News report of the failure of the most written about benefit sharing
partnership from India – involving the Kani tribes in Kerala, the Tropical
Botanic Garden and Research Institute at Thiruvananthapuram and a
pharmaceutical company – comes at a time when Hawai lawmakers are under
pressure to put a hold on research based on Hawai'i endemic species until it
is decided how to regulate such research and how to share any profit that
discoveries might produce.

The Kani tribe story, which was more or less a public relations exercise for
the policy makers, academics and some civil society groups who needed a
justification for their own involvement in facilitating exploitation of
biodiversity and the traditional knowledge that comes along with it, has now
turned into a global showcase for biological theft. The TBGRI had initially
encouraged 50 Kani families to undertake cultivation of arogyapacha plant
species. The benefit every year was expected to be in the range of Rs 20,000
to Rs 30,000 per acre.  The income was expected to increase every year with
the demand for leaves likey to go up. All that the Kani tribes have received
so far is Rs 5 lakh (US $ 12000) as one-time payment when the product was
licensed and a royalty of Rs 2,000 (US $ 5).

The traditional knowledge that the Kani tribe provided that led to the
development of India’s wonder drug Jeevani, which is known to enhance
immunity levels and has anti-fatigue and anti-stress properties on the other
hand has a commercial value estimated to be in the range of at least US $ 50
million to 1 billion. A US-based company, NutriScience Innovations, is
already using internet channels to market the drug. The end result has been
disempowerment, and an undermining of local communities’ capacity to
maintain their own biodiversity-based livelihood strategies.

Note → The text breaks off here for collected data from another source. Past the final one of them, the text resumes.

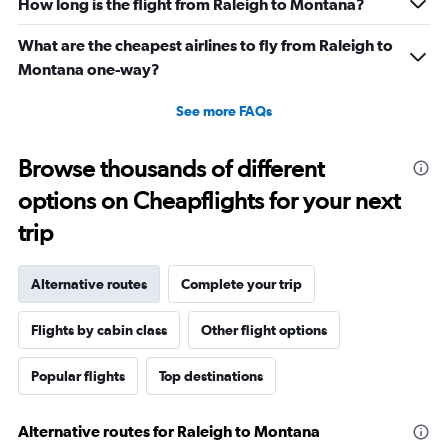
How long is the flight from Raleigh to Montana?
What are the cheapest airlines to fly from Raleigh to
Montana one-way?
See more FAQs
Browse thousands of different
options on Cheapflights for your next
trip
Alternative routes
Complete your trip
Flights by cabin class
Other flight options
Popular flights
Top destinations
Alternative routes for Raleigh to Montana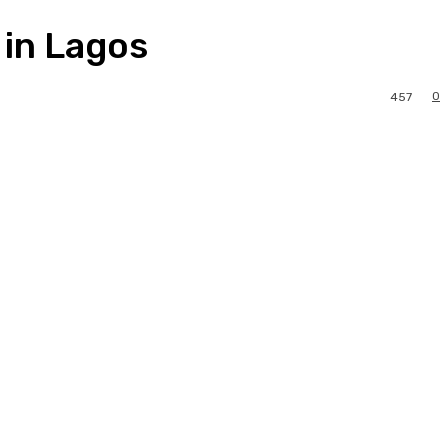
 in Lagos
0
457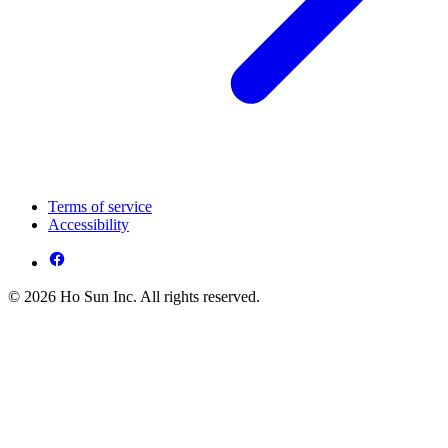
Terms of service
Accessibility
© 2026 Ho Sun Inc. All rights reserved.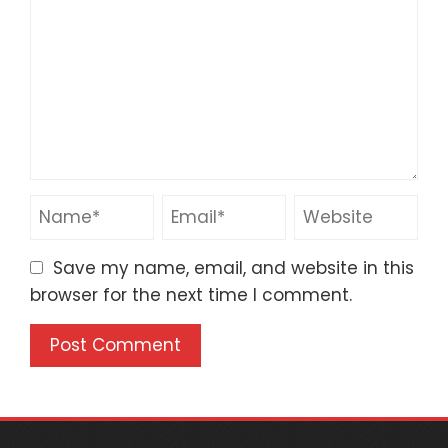
Save my name, email, and website in this
browser for the next time I comment.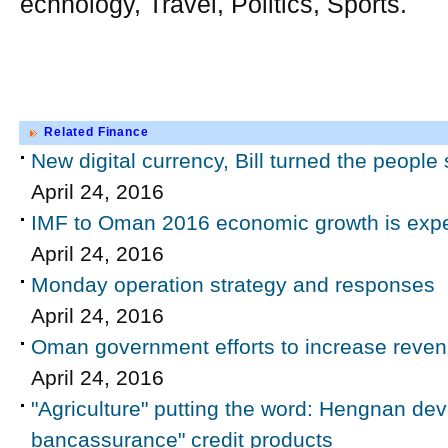
echnology, Travel, Politics, Sports.
Related Finance
New digital currency, Bill turned the peopl
April 24, 2016
IMF to Oman 2016 economic growth is expec
April 24, 2016
Monday operation strategy and responses
April 24, 2016
Oman government efforts to increase reve
April 24, 2016
"Agriculture" putting the word: Hengnan deva
bancassurance" credit products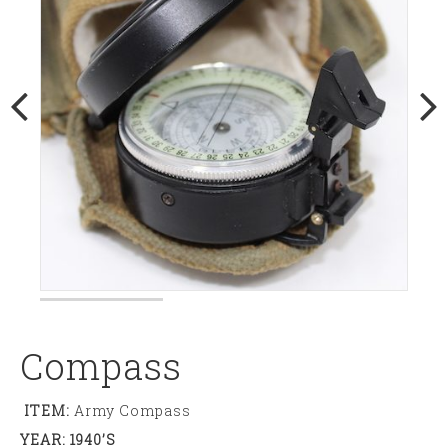
Compass
ITEM:
Army Compass
YEAR: 1940’s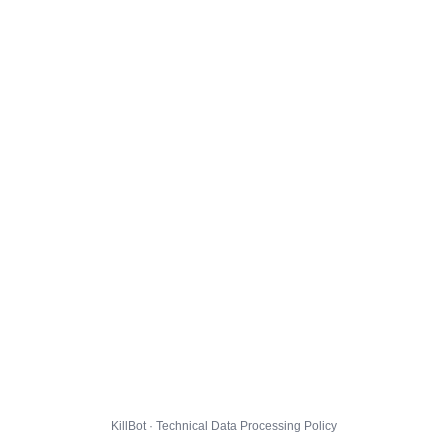
KillBot · Technical Data Processing Policy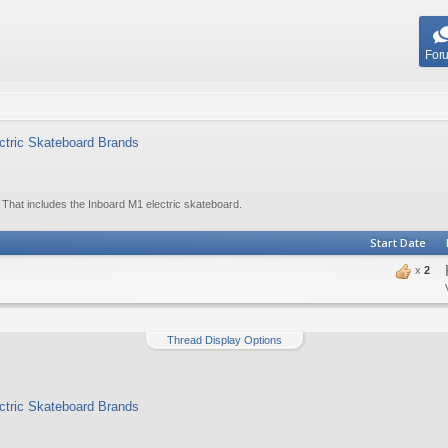
For
ectric Skateboard Brands
 That includes the Inboard M1 electric skateboard.
Start Date
x
2
Thread Display Options
ectric Skateboard Brands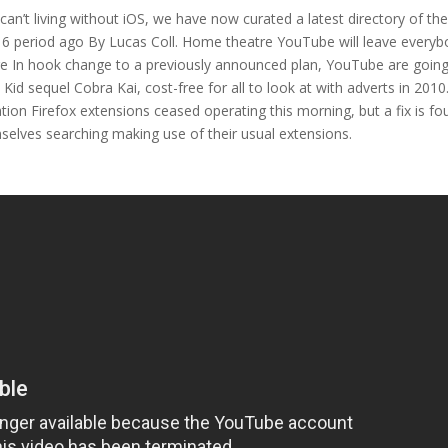
can’t living without iOS, we have now curated a latest directory of th
d 6 period ago By Lucas Coll. Home theatre YouTube will leave every
rge In hook change to a previously announced plan, YouTube are going
Kid sequel Cobra Kai, cost-free for all to look at with adverts in 2010
on Firefox extensions ceased operating this morning, but a fix is fo
elves searching making use of their usual extensions.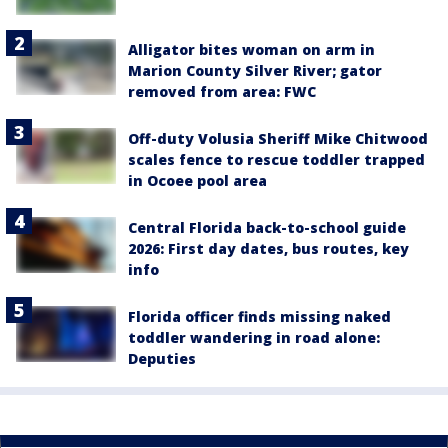
Alligator bites woman on arm in
Marion County Silver River; gator
removed from area: FWC
Off-duty Volusia Sheriff Mike Chitwood
scales fence to rescue toddler trapped
in Ocoee pool area
Central Florida back-to-school guide
2026: First day dates, bus routes, key
info
Florida officer finds missing naked
toddler wandering in road alone:
Deputies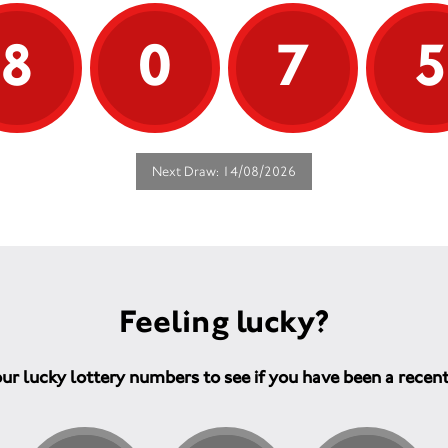
* Value. Our high standards and
That’s wh
discounted prices offer exceptional
everyone
8
0
7
value for money.
knowledg
need to n
Don't hesitate - Call us on 01603
and move
485933.
control.
Help us to help others - Your
Your supp
support will enable us to help all
vital wor
people affected by a neurological
Next Draw: 14/08/2026
condition. This includes family and
A dedi
carers, all of whom are part of the
one-t
solution.
when 
Indepe
infor
people
manag
Feeling lucky?
Traini
therap
is alw
ur lucky lottery numbers to see if you have been a recen
Fundin
improv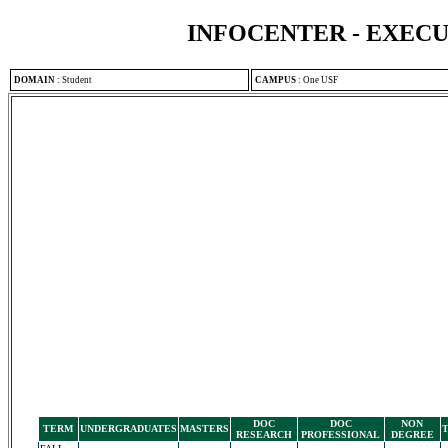
INFOCENTER - EXEC
DOMAIN
:
Student
CAMPUS
:
One USF
DOC
DOC
NON
TERM
UNDERGRADUATES
MASTERS
RESEARCH
PROFESSIONAL
DEGREE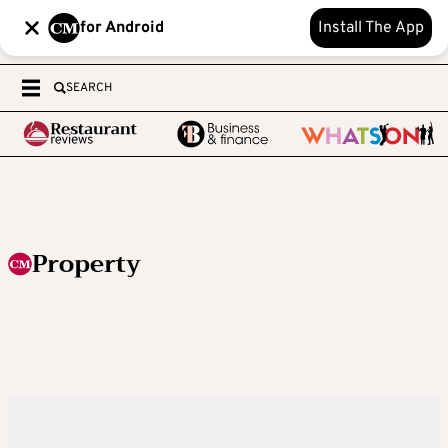
for Android
Install The App
SEARCH
Property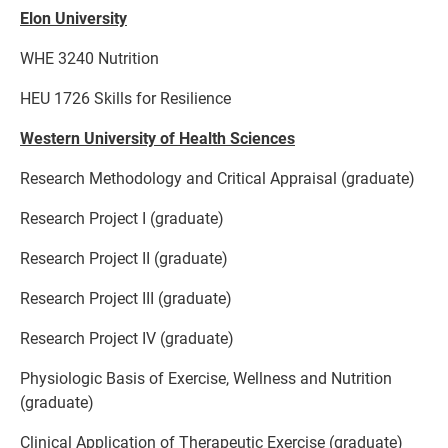
Elon University
WHE 3240 Nutrition
HEU 1726 Skills for Resilience
Western University of Health Sciences
Research Methodology and Critical Appraisal (graduate)
Research Project I (graduate)
Research Project II (graduate)
Research Project III (graduate)
Research Project IV (graduate)
Physiologic Basis of Exercise, Wellness and Nutrition
(graduate)
Clinical Application of Therapeutic Exercise (graduate)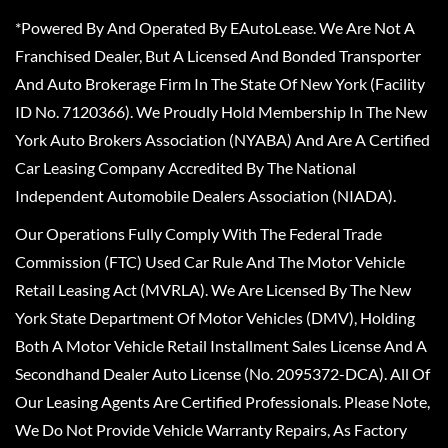
*Powered By And Operated By EAutoLease. We Are Not A
Franchised Dealer, But A Licensed And Bonded Transporter
And Auto Brokerage Firm In The State Of New York (Facility
ID No. 7120366). We Proudly Hold Membership In The New
York Auto Brokers Association (NYABA) And Are A Certified
Car Leasing Company Accredited By The National
Independent Automobile Dealers Association (NIADA).
Our Operations Fully Comply With The Federal Trade
Commission (FTC) Used Car Rule And The Motor Vehicle
Retail Leasing Act (MVRLA). We Are Licensed By The New
York State Department Of Motor Vehicles (DMV), Holding
Both A Motor Vehicle Retail Installment Sales License And A
Secondhand Dealer Auto License (No. 2095372-DCA). All Of
Our Leasing Agents Are Certified Professionals. Please Note,
We Do Not Provide Vehicle Warranty Repairs, As Factory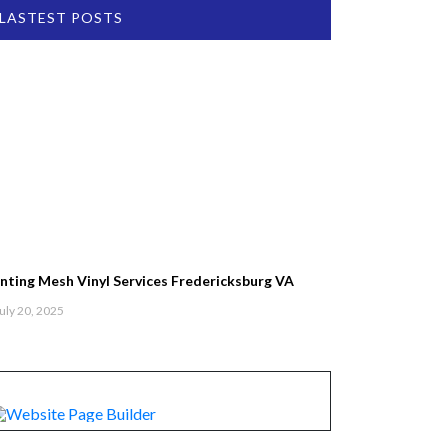
LASTEST POSTS
inting Mesh Vinyl Services Fredericksburg VA
uly 20, 2025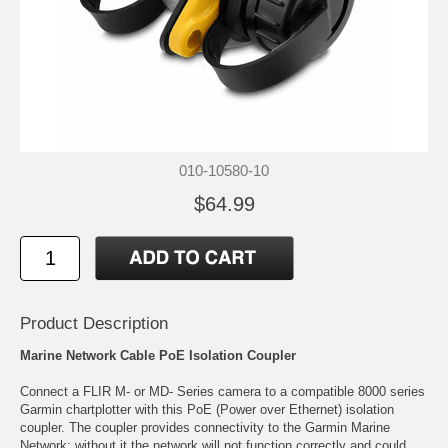
010-10580-10
$64.99
Product Description
Marine Network Cable PoE Isolation Coupler
Connect a FLIR M- or MD- Series camera to a compatible 8000 series
Garmin chartplotter with this PoE (Power over Ethernet) isolation
coupler. The coupler provides connectivity to the Garmin Marine
Network; without it the network will not function correctly and could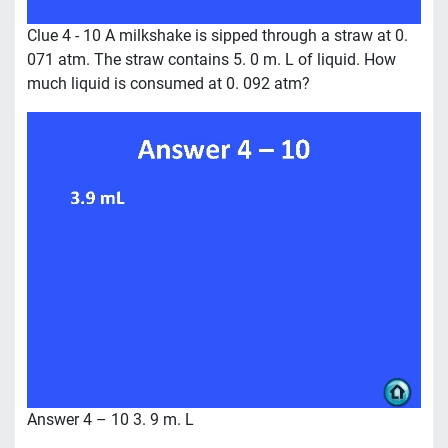
Clue 4 - 10 A milkshake is sipped through a straw at 0.
071 atm. The straw contains 5. 0 m. L of liquid. How
much liquid is consumed at 0. 092 atm?
Answer 4 – 10 3. 9 m. L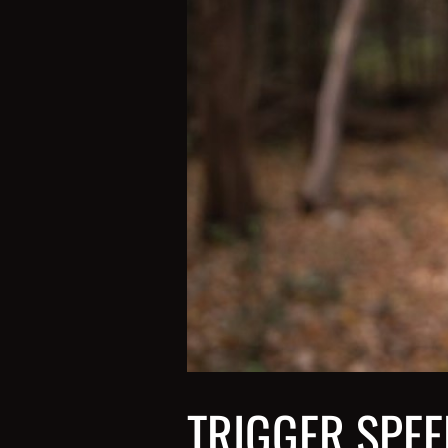
TRIGGER SPEE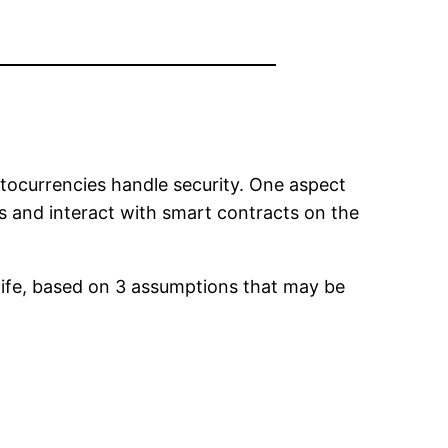
tocurrencies handle security. One aspect
s and interact with smart contracts on the
re life, based on 3 assumptions that may be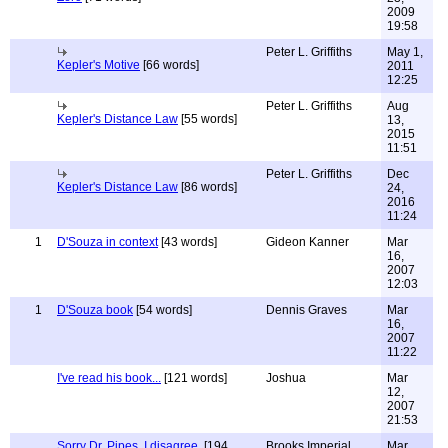
2009
19:58
Peter L. Griffiths
May 1,
Kepler's Motive
[66 words]
2011
12:25
Peter L. Griffiths
Aug
Kepler's Distance Law
[55 words]
13,
2015
11:51
Peter L. Griffiths
Dec
Kepler's Distance Law
[86 words]
24,
2016
11:24
1
D'Souza in context
[43 words]
Gideon Kanner
Mar
16,
2007
12:03
1
D'Souza book
[54 words]
Dennis Graves
Mar
16,
2007
11:22
I've read his book...
[121 words]
Joshua
Mar
12,
2007
21:53
Sorry Dr. Pipes, I disagree.
[194
Brooks Imperial
Mar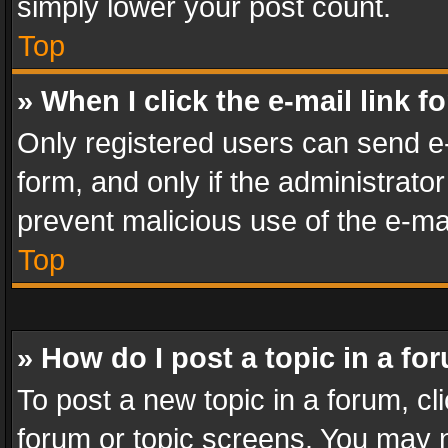
simply lower your post count.
Top
» When I click the e-mail link f
Only registered users can send e-m
form, and only if the administrator
prevent malicious use of the e-m
Top
» How do I post a topic in a fo
To post a new topic in a forum, cli
forum or topic screens. You may n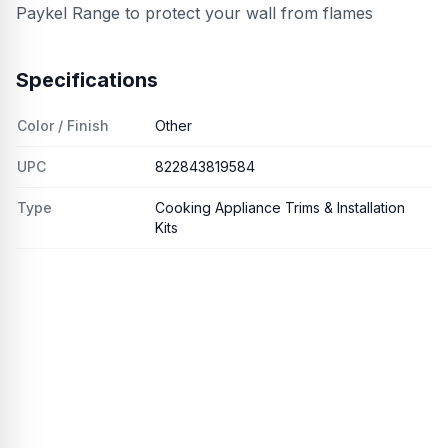
Paykel Range to protect your wall from flames
Specifications
Color / Finish
Other
UPC
822843819584
Type
Cooking Appliance Trims & Installation
Kits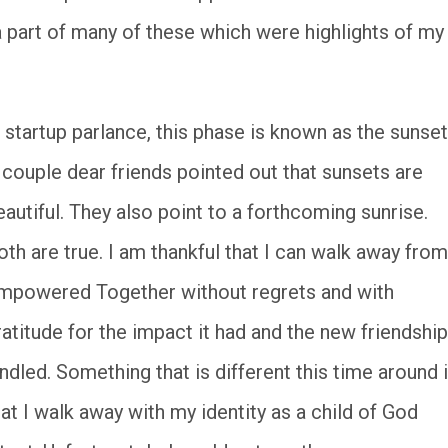
a part of many of these which were highlights of my
n startup parlance, this phase is known as the sunset
 couple dear friends pointed out that sunsets are
eautiful. They also point to a forthcoming sunrise.
oth are true. I am thankful that I can walk away from
mpowered Together without regrets and with
ratitude for the impact it had and the new friendshi
indled. Something that is different this time around 
hat I walk away with my identity as a child of God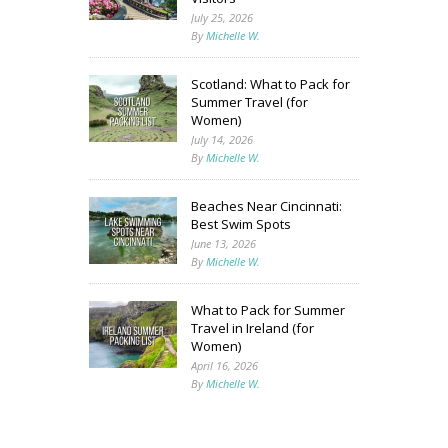
July 25, 2026
By
Michelle W.
Scotland: What to Pack for
Summer Travel (for
Women)
July 14, 2026
By
Michelle W.
Beaches Near Cincinnati:
Best Swim Spots
June 13, 2026
By
Michelle W.
What to Pack for Summer
Travel in Ireland (for
Women)
April 16, 2026
By
Michelle W.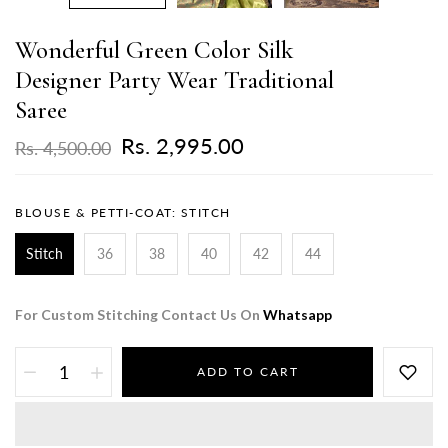
Wonderful Green Color Silk
Designer Party Wear Traditional
Saree
Rs. 2,995.00
Rs. 4,500.00
BLOUSE & PETTI-COAT:
STITCH
Stitch
36
38
40
42
44
For Custom Stitching Contact Us On
Whatsapp
ADD TO CART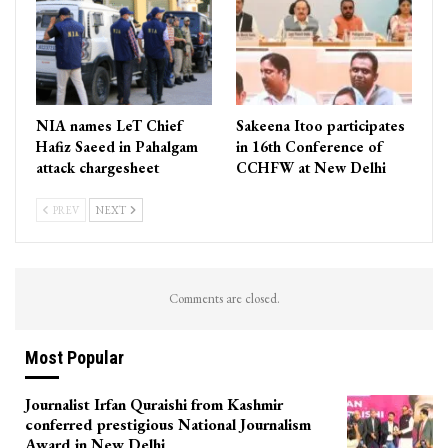
NIA names LeT Chief
Sakeena Itoo participates
Hafiz Saeed in Pahalgam
in 16th Conference of
attack chargesheet
CCHFW at New Delhi
PREV
NEXT
Comments are closed.
Most Popular
Journalist Irfan Quraishi from Kashmir
conferred prestigious National Journalism
Award in New Delhi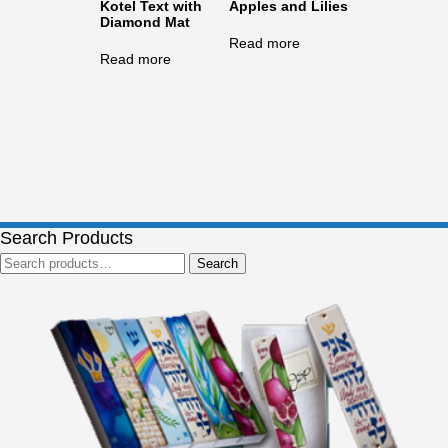
Kotel Text with
Apples and Lilies
Diamond Mat
Read more
Read more
Search Products
Search
Search
for: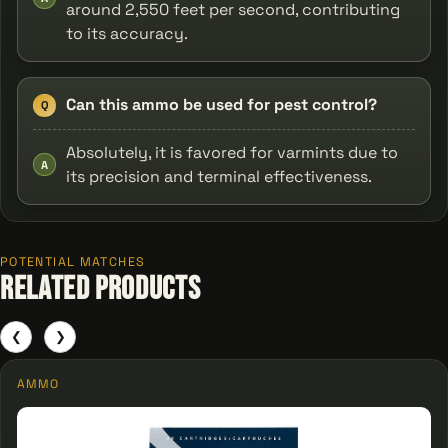
around 2,550 feet per second, contributing
to its accuracy.
Can this ammo be used for pest control?
Q
Absolutely, it is favored for varmints due to
A
its precision and terminal effectiveness.
POTENTIAL MATCHES
Related Products
❮
❯
AMMO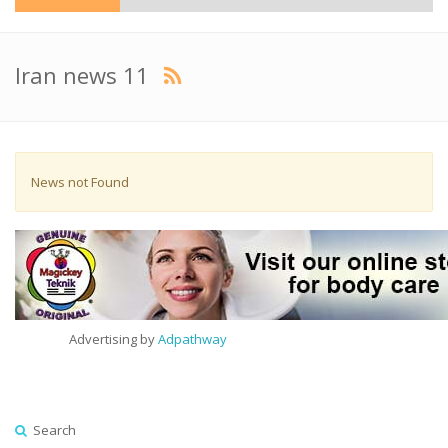
Iran news 11
News not Found
Advertising by
Adpathway
Search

The Convention on Biological Diversity (CBD) describes benefit sharing as a
fair and equitable sharing of the benefits arising out of the utilization of
genetic resources, including by appropriate access to genetic resources and
by appropriate transfer of relevant technologies, taking into account all
rights over those resources and to technologies, and by appropriate funding.
Effective regulation of access to genetic resources and benefit-sharing is
currently one of the principal focus of international negotiations relating
to the CBD and the Plan of Implementation arising from the World Summit on
Sustainable Development (WSSD) in 2002.

This definition has been used very cleverly used by researchers and policy
makers, including international agencies like the World Trade Organisation
(WTO), World Intellectual Property Organisation (WIPO), the United Nations
Environment Programme (UNEP) to push forth the industrial interests and in
the process turning a blind eye to the rights of the native communities who
preserved the knowledge. While voluntary guidelines and several option for
equitable sharing of benefits and technology transfer are being tossed
around, the fact remains that control and misappropriation of proprietary
rights over genetic resources and traditional knowledge continue to be
strengthen unabated in the meanwhile.

Knowing that the international organisations, including the CBD secretariat,
are merely providing a helping hand to pharmaceutical companies and academic
institutes in accessing precious biological resources, native groups and
some environment organisation in Hawai, are calling for scrapping a contract
struck two years ago between the UH Marine Bioproducts Engineering Center
and a San Diego biotech company called Diversa. The way research has been
conducted and how proceeds from the work will be distributed have become
concerns among native groups. This has strengthened the belief that research
will produce profits for industry with no benefit to native communities,
forcing some of the Indian tribes to pass laws banning the harvesting of
living things on their property.

State Representative Ezra Kanoho, who chairs the committee on water, land
and Hawaiian affairs, has said in an interview that the contract gave the
US-based Diversa exclusive rights to the discoveries based on research on
environmental samples collected from Hawai'i's ocean resources. The Honolulu
Advertiser says two bills, one originating in the Senate last session and
one introduced this year in the House, are therefore aimed at establishing a
moratorium on bioprospecting -- referring to scientific research aimed at
finding a useful and profitable application for a process or product in
nature.

Bioprospecting however, comes in handy for university researchers to provide
unlimited access to valuable genetic resources at a throwaway price. Take
the case of Papua New Guinea, a hotspot of biological wealth and knowledge.
Under the aegis of a International Cooperative Biodiversity Groups (ICBG) --
a misleading title for a so-called partnership consortium mainly between the
University of Papua New Guinea and the US National Institute of Health and
the University of Utah, among others -- the University of Papua New Guinea
is taking a lead role in executing a US $ 4 million project aimed at the
search for marine organisms and plant species that contain chemical
properties for treatment of tuberculosis, malaria, cancer, HIV and other
diseases.

Already, a random plant collection and inventory for anti-tuberculosis,
anti-malaria, anti-HIV and anti-cancer drugs in the last three years has
resulted in the collection of 250 plant samples from about 120 plant species
for testing. Papua New Guinea is excited at the benevolence of the ICBG (US
$ 4 million, much of it going to US researchers), which will help in
capacity building by teaching the local researchers in preparing an
inventory of plants, collection of ethno medicinal plant species,
preparation of extracts and screening them. It will also enable the
researchers to learn the process of economic valuation of natural products,
developing intellectual property rights legislation and conduct outreach
programmes to educate communities into further sharing their knowledge.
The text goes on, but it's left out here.